Au temps où la banlieue était à la campagne, on rencontrait parfois sur les marchés des dresseurs de rats. C’est le métier d’Urbain, qui habite un petit pavillon avec sa fille Paulette, surnommée Belette. Sa rencontre avec Modard, acrobate de cirque, et leur complicité scellée autour de quelques bouteilles de sauvignon vont infléchir leur destin : sauront-ils ensemble déjouer les affreuses manœuvres qu’un voisin ourdit au fond de son hangar ? Élucider la mystérieuse attaque perpétrée par le plus agile des rats, au museau d’un rose si tendre qu’il réconcilierait presque les hommes avec sa race ? Apprendre pour de bon les secrets de la conjugaison à Belette ? Savoir, enfin, où disparut un jour la maternelle Félie ?

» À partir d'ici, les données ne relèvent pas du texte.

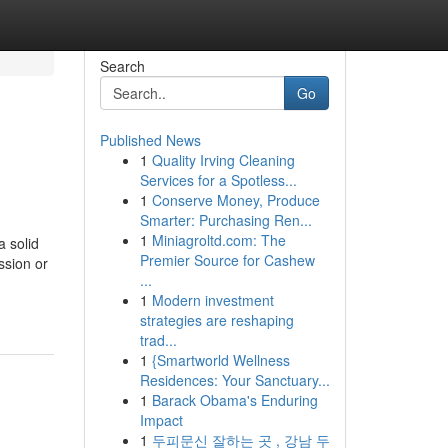
Search
Go
Published News
1
Quality Irving Cleaning
Services for a Spotless...
1
Conserve Money, Produce
Smarter: Purchasing Ren...
1
Miniagroltd.com: The
a solid
Premier Source for Cashew
ession or
...
1
Modern investment
strategies are reshaping
trad...
1
{Smartworld Wellness
Residences: Your Sanctuary...
1
Barack Obama's Enduring
Impact
1
두피문신 잘하는 곳 , 강남 두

Entre les tortillons attrape-mouches, les grenouilles baromètre, les herbes folles et les hercules de foire, Rose museau est un roman noir tendre et hilarant. Mi-nostalgique mi-fantaisiste, l’univers de Jean-Pierre Ancèle révèle, à travers des dialogues savoureux et virtuoses, une humanité pudique et gouailleuse, une galerie de personnages aussi fêlés qu’attachants.

L'auteur

Jean-Pierre Ancèle

Jean-Pierre Ancèle pratique assidûment le kinomichi, écoute Bob Dylan et déguste chaque jour à petites lampées le sirop de la rue. Son premier roman, Le Rendez-vous des Pas-Pareils, est paru en 2022.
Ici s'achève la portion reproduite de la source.